Given the records below, transcribe each of them exactly.

Page segmentation data:
== Segment start ==
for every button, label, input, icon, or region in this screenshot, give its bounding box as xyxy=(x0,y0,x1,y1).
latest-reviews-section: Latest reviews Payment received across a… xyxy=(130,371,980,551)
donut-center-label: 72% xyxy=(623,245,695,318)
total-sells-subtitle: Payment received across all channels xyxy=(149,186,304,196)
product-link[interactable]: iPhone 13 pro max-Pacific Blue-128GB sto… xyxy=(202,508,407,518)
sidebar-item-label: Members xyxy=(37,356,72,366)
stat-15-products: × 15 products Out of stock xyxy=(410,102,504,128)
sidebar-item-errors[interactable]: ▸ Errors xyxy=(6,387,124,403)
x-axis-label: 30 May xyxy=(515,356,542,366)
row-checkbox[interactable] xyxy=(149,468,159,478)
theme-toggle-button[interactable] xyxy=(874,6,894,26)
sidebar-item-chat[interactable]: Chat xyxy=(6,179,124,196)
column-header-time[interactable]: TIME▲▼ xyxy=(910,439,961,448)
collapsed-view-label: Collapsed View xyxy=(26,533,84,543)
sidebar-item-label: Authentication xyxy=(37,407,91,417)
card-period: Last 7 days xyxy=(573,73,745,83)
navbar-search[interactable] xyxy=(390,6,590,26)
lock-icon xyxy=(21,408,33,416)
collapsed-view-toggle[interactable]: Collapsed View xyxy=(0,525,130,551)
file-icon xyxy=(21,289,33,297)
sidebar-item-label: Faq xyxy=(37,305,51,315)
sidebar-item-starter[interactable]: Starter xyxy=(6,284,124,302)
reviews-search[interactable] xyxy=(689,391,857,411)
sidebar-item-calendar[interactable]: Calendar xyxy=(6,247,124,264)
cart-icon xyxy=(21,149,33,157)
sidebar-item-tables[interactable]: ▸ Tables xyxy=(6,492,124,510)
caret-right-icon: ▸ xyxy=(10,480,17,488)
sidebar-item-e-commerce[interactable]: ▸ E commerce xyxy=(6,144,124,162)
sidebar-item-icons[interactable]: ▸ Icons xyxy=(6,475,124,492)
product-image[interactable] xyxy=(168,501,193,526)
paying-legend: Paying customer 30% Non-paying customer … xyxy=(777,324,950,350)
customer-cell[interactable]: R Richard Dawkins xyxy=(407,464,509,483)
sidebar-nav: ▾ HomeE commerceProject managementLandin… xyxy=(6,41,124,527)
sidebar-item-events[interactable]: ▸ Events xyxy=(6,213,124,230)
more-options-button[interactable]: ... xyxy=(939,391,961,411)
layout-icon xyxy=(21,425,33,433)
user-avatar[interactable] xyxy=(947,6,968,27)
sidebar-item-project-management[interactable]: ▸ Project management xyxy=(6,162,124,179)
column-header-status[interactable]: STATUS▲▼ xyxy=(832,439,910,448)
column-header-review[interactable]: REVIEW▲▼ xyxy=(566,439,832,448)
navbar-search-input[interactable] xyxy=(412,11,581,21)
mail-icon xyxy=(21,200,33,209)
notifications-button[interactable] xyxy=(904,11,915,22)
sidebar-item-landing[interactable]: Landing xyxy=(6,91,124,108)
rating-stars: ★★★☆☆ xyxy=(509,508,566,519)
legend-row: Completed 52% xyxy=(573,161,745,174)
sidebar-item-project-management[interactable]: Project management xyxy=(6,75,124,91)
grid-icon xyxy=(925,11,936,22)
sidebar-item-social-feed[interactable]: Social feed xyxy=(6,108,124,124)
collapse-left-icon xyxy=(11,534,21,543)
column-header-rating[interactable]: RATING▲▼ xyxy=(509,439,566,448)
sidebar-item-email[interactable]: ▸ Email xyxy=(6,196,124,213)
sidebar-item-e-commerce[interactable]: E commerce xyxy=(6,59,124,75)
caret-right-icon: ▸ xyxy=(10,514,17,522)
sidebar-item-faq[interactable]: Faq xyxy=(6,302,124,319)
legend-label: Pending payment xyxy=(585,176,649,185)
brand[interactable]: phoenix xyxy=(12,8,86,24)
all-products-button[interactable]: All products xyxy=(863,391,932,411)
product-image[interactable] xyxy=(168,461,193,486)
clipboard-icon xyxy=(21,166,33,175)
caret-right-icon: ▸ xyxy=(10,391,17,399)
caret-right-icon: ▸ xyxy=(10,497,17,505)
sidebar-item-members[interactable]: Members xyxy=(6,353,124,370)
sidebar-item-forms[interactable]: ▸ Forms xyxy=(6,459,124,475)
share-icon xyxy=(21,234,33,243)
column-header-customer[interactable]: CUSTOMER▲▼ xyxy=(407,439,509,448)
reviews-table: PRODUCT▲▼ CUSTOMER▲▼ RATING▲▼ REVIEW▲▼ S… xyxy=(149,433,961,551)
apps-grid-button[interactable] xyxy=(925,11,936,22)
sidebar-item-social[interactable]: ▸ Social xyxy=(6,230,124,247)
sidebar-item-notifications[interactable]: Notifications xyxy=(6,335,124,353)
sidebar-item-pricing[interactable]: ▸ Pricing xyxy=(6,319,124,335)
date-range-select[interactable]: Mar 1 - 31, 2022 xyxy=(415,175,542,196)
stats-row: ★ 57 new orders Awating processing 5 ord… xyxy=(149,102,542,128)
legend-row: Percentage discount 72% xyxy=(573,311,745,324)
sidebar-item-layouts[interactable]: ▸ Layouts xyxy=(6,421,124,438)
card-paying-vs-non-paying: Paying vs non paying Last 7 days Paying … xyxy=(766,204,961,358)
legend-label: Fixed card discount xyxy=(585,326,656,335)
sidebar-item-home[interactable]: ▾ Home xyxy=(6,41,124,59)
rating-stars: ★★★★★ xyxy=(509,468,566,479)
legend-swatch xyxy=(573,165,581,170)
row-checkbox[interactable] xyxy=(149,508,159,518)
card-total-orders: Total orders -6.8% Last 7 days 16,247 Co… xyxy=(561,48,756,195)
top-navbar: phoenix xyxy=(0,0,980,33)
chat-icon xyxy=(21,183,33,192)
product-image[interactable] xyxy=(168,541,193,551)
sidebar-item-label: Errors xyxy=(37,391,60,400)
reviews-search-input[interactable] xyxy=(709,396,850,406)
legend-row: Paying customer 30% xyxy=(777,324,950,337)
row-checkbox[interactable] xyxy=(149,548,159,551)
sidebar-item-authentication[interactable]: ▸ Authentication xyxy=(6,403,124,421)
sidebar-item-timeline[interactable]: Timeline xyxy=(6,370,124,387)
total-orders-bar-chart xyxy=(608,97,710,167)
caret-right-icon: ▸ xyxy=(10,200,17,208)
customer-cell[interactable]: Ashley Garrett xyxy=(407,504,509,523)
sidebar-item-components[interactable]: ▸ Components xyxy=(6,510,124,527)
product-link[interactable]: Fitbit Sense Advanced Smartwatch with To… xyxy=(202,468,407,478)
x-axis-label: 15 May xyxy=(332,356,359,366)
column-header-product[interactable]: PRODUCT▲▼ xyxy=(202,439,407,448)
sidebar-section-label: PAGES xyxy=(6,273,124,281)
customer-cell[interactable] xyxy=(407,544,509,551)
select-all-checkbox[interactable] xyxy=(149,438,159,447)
== Segment end ==
--- Written response ---
for every button, label, input, icon, or region in this screenshot, give its bounding box as xyxy=(x0,y0,x1,y1).
latest-reviews-section: Latest reviews Payment received across a… xyxy=(130,371,980,551)
donut-center-label: 72% xyxy=(623,245,695,318)
total-sells-subtitle: Payment received across all channels xyxy=(149,186,304,196)
product-link[interactable]: iPhone 13 pro max-Pacific Blue-128GB sto… xyxy=(202,508,407,518)
sidebar-item-label: Members xyxy=(37,356,72,366)
stat-15-products: × 15 products Out of stock xyxy=(410,102,504,128)
sidebar-item-errors[interactable]: ▸ Errors xyxy=(6,387,124,403)
x-axis-label: 30 May xyxy=(515,356,542,366)
row-checkbox[interactable] xyxy=(149,468,159,478)
theme-toggle-button[interactable] xyxy=(874,6,894,26)
sidebar-item-chat[interactable]: Chat xyxy=(6,179,124,196)
column-header-time[interactable]: TIME▲▼ xyxy=(910,439,961,448)
collapsed-view-label: Collapsed View xyxy=(26,533,84,543)
sidebar-item-label: Authentication xyxy=(37,407,91,417)
card-period: Last 7 days xyxy=(573,73,745,83)
navbar-search[interactable] xyxy=(390,6,590,26)
lock-icon xyxy=(21,408,33,416)
collapsed-view-toggle[interactable]: Collapsed View xyxy=(0,525,130,551)
file-icon xyxy=(21,289,33,297)
sidebar-item-label: Faq xyxy=(37,305,51,315)
sidebar-item-starter[interactable]: Starter xyxy=(6,284,124,302)
reviews-search[interactable] xyxy=(689,391,857,411)
sidebar-item-calendar[interactable]: Calendar xyxy=(6,247,124,264)
cart-icon xyxy=(21,149,33,157)
sidebar-item-tables[interactable]: ▸ Tables xyxy=(6,492,124,510)
caret-right-icon: ▸ xyxy=(10,480,17,488)
sidebar-item-e-commerce[interactable]: ▸ E commerce xyxy=(6,144,124,162)
sidebar-item-icons[interactable]: ▸ Icons xyxy=(6,475,124,492)
product-image[interactable] xyxy=(168,501,193,526)
paying-legend: Paying customer 30% Non-paying customer … xyxy=(777,324,950,350)
customer-cell[interactable]: R Richard Dawkins xyxy=(407,464,509,483)
sidebar-nav: ▾ HomeE commerceProject managementLandin… xyxy=(6,41,124,527)
sidebar-item-events[interactable]: ▸ Events xyxy=(6,213,124,230)
more-options-button[interactable]: ... xyxy=(939,391,961,411)
layout-icon xyxy=(21,425,33,433)
user-avatar[interactable] xyxy=(947,6,968,27)
sidebar-item-project-management[interactable]: ▸ Project management xyxy=(6,162,124,179)
column-header-status[interactable]: STATUS▲▼ xyxy=(832,439,910,448)
column-header-review[interactable]: REVIEW▲▼ xyxy=(566,439,832,448)
navbar-search-input[interactable] xyxy=(412,11,581,21)
mail-icon xyxy=(21,200,33,209)
notifications-button[interactable] xyxy=(904,11,915,22)
sidebar-item-landing[interactable]: Landing xyxy=(6,91,124,108)
rating-stars: ★★★☆☆ xyxy=(509,508,566,519)
legend-row: Completed 52% xyxy=(573,161,745,174)
sidebar-item-project-management[interactable]: Project management xyxy=(6,75,124,91)
grid-icon xyxy=(925,11,936,22)
sidebar-item-social-feed[interactable]: Social feed xyxy=(6,108,124,124)
collapse-left-icon xyxy=(11,534,21,543)
column-header-rating[interactable]: RATING▲▼ xyxy=(509,439,566,448)
sidebar-item-email[interactable]: ▸ Email xyxy=(6,196,124,213)
sidebar-item-e-commerce[interactable]: E commerce xyxy=(6,59,124,75)
caret-right-icon: ▸ xyxy=(10,514,17,522)
sidebar-item-faq[interactable]: Faq xyxy=(6,302,124,319)
legend-label: Pending payment xyxy=(585,176,649,185)
brand[interactable]: phoenix xyxy=(12,8,86,24)
all-products-button[interactable]: All products xyxy=(863,391,932,411)
product-image[interactable] xyxy=(168,461,193,486)
clipboard-icon xyxy=(21,166,33,175)
caret-right-icon: ▸ xyxy=(10,391,17,399)
caret-right-icon: ▸ xyxy=(10,497,17,505)
sidebar-item-members[interactable]: Members xyxy=(6,353,124,370)
sidebar-item-forms[interactable]: ▸ Forms xyxy=(6,459,124,475)
share-icon xyxy=(21,234,33,243)
column-header-customer[interactable]: CUSTOMER▲▼ xyxy=(407,439,509,448)
reviews-table: PRODUCT▲▼ CUSTOMER▲▼ RATING▲▼ REVIEW▲▼ S… xyxy=(149,433,961,551)
apps-grid-button[interactable] xyxy=(925,11,936,22)
sidebar-item-social[interactable]: ▸ Social xyxy=(6,230,124,247)
sidebar-item-notifications[interactable]: Notifications xyxy=(6,335,124,353)
sidebar-item-pricing[interactable]: ▸ Pricing xyxy=(6,319,124,335)
date-range-select[interactable]: Mar 1 - 31, 2022 xyxy=(415,175,542,196)
stats-row: ★ 57 new orders Awating processing 5 ord… xyxy=(149,102,542,128)
legend-row: Percentage discount 72% xyxy=(573,311,745,324)
sidebar-item-layouts[interactable]: ▸ Layouts xyxy=(6,421,124,438)
card-paying-vs-non-paying: Paying vs non paying Last 7 days Paying … xyxy=(766,204,961,358)
legend-label: Fixed card discount xyxy=(585,326,656,335)
sidebar-item-home[interactable]: ▾ Home xyxy=(6,41,124,59)
rating-stars: ★★★★★ xyxy=(509,468,566,479)
legend-swatch xyxy=(573,165,581,170)
row-checkbox[interactable] xyxy=(149,508,159,518)
card-total-orders: Total orders -6.8% Last 7 days 16,247 Co… xyxy=(561,48,756,195)
top-navbar: phoenix xyxy=(0,0,980,33)
chat-icon xyxy=(21,183,33,192)
product-image[interactable] xyxy=(168,541,193,551)
sidebar-item-label: Errors xyxy=(37,391,60,400)
reviews-search-input[interactable] xyxy=(709,396,850,406)
legend-row: Paying customer 30% xyxy=(777,324,950,337)
row-checkbox[interactable] xyxy=(149,548,159,551)
sidebar-item-authentication[interactable]: ▸ Authentication xyxy=(6,403,124,421)
sidebar-item-timeline[interactable]: Timeline xyxy=(6,370,124,387)
total-orders-bar-chart xyxy=(608,97,710,167)
caret-right-icon: ▸ xyxy=(10,200,17,208)
customer-cell[interactable]: Ashley Garrett xyxy=(407,504,509,523)
sidebar-item-components[interactable]: ▸ Components xyxy=(6,510,124,527)
product-link[interactable]: Fitbit Sense Advanced Smartwatch with To… xyxy=(202,468,407,478)
x-axis-label: 15 May xyxy=(332,356,359,366)
column-header-product[interactable]: PRODUCT▲▼ xyxy=(202,439,407,448)
sidebar-section-label: PAGES xyxy=(6,273,124,281)
customer-cell[interactable] xyxy=(407,544,509,551)
select-all-checkbox[interactable] xyxy=(149,438,159,447)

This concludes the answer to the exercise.